Estou a falar de ensaios clínicos das várias fases, incluindo fase 1 [é a primeira fase de testes em humanos – pequenos grupos de voluntários saudáveis – com o objectivo de avaliar a segurança do produto]. Não há razão nenhuma para que Portugal não se aproxime de países que são habitualmente destinos de ensaios clínicos e que não compita com eles. Para isso é fundamental, mais uma vez, uma visão económica do sector. E muitas vezes existem barreiras administrativas que impedem o crescimento dos ensaios clínicos.

Quer dar exemplos?
Uma visão económica e do valor que pode representar, pelo efeito indutor que tem para outras áreas, poderão levar a que se centralize num balcão único a gestão e a promoção de Portugal como destino de ensaios clínicos. Porque ao nível dos hospitais, as barreiras administrativas são tantas que ultrapassam muitas vezes os conselhos de administração, que gostariam de ter mais ensaios clínicos. Mas como a lógica da gestão dos hospitais é muitas vezes do lado da despesa, não têm as condições para um investimentos a mais médio/longo prazo.
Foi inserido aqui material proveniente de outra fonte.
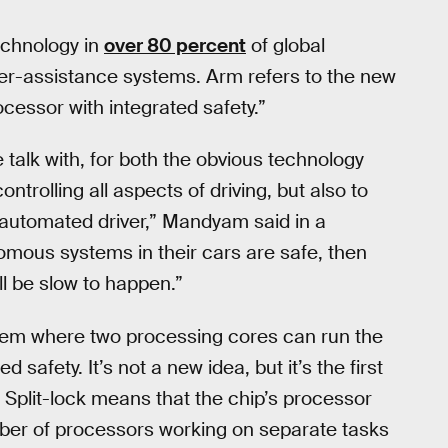
echnology in
over 80 percent
of global
r-assistance systems. Arm refers to the new
cessor with integrated safety.”
e talk with, for both the obvious technology
rolling all aspects of driving, but also to
automated driver,” Mandyam said in a
omous systems in their cars are safe, then
l be slow to happen.”
ystem where two processing cores can run the
afety. It’s not a new idea, but it’s the first
. Split-lock means that the chip’s processor
mber of processors working on separate tasks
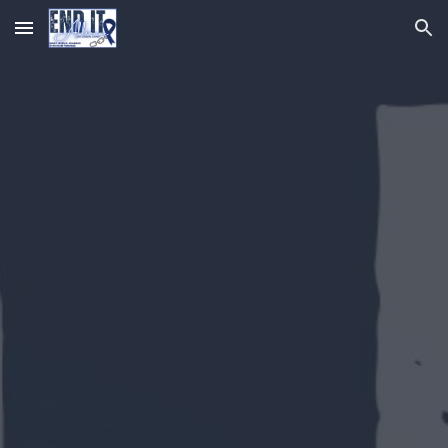
Skip to main content
Skip to navigation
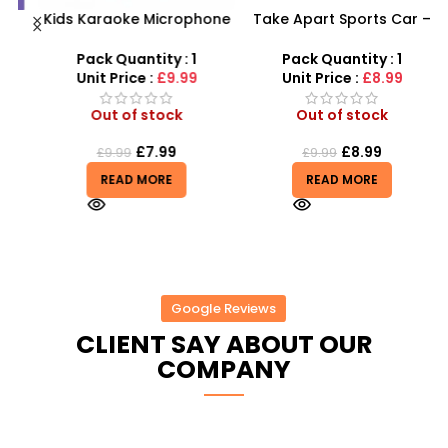
Kids Karaoke Microphone
Take Apart Sports Car –
s
with Adjustable Stand –
2-in-1 DIY Build Your Own
MP3 Star Party Music Set
Car Kit
Pack Quantity : 1
Pack Quantity : 1
Unit Price :
£9.99
Unit Price :
£8.99
Out of stock
Out of stock
£
7.99
£
8.99
£
9.99
£
9.99
READ MORE
READ MORE
Google Reviews
CLIENT SAY ABOUT OUR
COMPANY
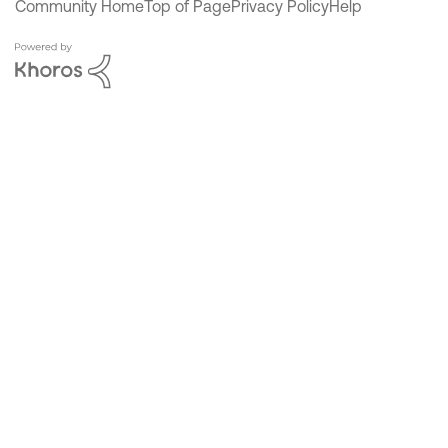
Community Home
Top of Page
Privacy Policy
Help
Uma das questões apontadas é também a falta de recursos humanos.
Tem a ver com isso. É preciso investir para colher um pouco mais tarde. É preciso uma visão de médio/longo prazo e não uma visão orçamental. É mais um exemplo da tutela económica que me parece muito importante ter. Uma solução seria criar um centro que se constitua como balcão único que assuma a gestão e a promoção dos ensaios clínicos e que tenha flexibilidade para investir nesta área.

E que ficaria sob a alçada do Ministério da economia, na sua opinião?
Teremos de ver. Pode ser uma gestão participada por diversos actores, mas claramente que o Ministério da Economia, da Saúde e outros agentes poderiam participar numa lógica colaborativa. Mas haveria autonomia de gestão e flexibilidade para encarar o investimento numa lógica de médio/longo prazo. A ideia do balcão único é colocada enquanto ambição. É uma possibilidade que o Health Cluster apresenta para a promoção de Portugal enquanto destino de ensaios clínicos, uma proposta para debater e analisar com os players da Saúde em Portugal.

Já existe um grupo interministerial a estudar o turismo de saúde, do qual o Health Cluster faz parte. Quais são os próximos passos?
Os próximos passos são os de promoção, ir a feiras internacionais e dar a conhecer Portugal e a saúde.

Falamos de termas, spas?
Falamos de cuidados médicos: cirurgias, consultas, cuidados mais hospitalares. É disso que estamos à procura, e quando falei dos 100 milhões de euros é o potencial de cuidados médicos.

O que nos distingue de outros países onde o turismo de saúde já uma prática?
Temos um sistema de saúde muito desenvolvido com tecnologia de ponta, profissionais do melhor que existe, um país muito seguro, o clima e uma excelente relação qualidade-preço. Falo nesta relação e não só em preço, porque não somos os mais baratos – penso que não devemos ambicionar ser os mais baratos –, mas sim termos um preço correspondente à qualidade que prestamos.